▸ **Problem to work on**:
Copy out every line of the material below, character for character, apart from the pictures.

▸ **Source data**:

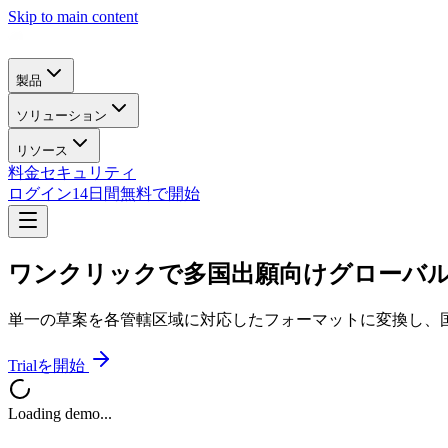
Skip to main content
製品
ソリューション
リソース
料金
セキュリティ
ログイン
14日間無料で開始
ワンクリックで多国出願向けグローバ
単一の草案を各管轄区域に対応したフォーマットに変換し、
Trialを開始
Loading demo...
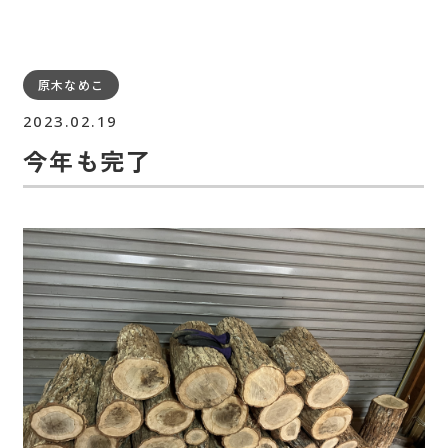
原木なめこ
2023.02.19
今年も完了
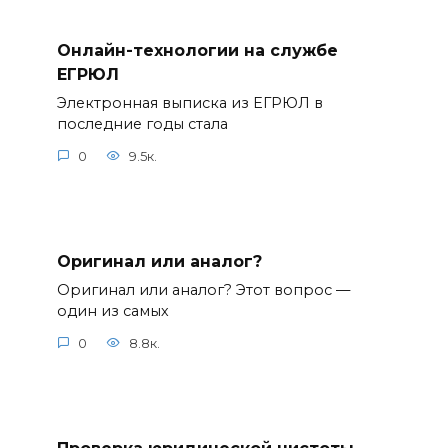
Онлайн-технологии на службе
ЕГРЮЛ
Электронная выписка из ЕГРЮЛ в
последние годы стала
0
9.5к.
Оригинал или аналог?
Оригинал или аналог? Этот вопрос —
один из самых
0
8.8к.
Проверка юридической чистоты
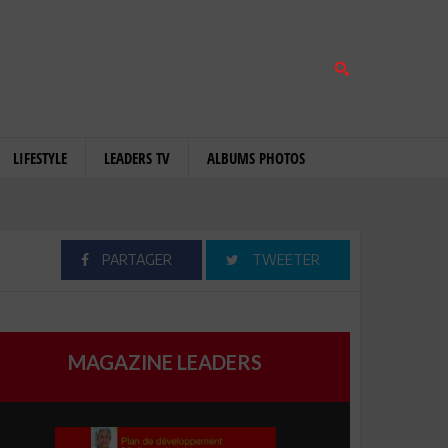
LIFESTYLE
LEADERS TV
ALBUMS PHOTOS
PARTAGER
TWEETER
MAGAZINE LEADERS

▸ **Response to the task**:
Skip to main content
製品
ソリューション
リソース
料金
セキュリティ
ログイン
14日間無料で開始
ワンクリックで多国出願向けグローバ
単一の草案を各管轄区域に対応したフォーマットに変換し、
Trialを開始
Loading demo...
原木なめこ
2023.02.19
今年も完了
Онлайн-технологии на службе
ЕГРЮЛ
Электронная выписка из ЕГРЮЛ в
последние годы стала
0
9.5к.
Оригинал или аналог?
Оригинал или аналог? Этот вопрос —
один из самых
0
8.8к.
Проверка юридической чистоты
LIFESTYLE
LEADERS TV
ALBUMS PHOTOS
PARTAGER
TWEETER
MAGAZINE LEADERS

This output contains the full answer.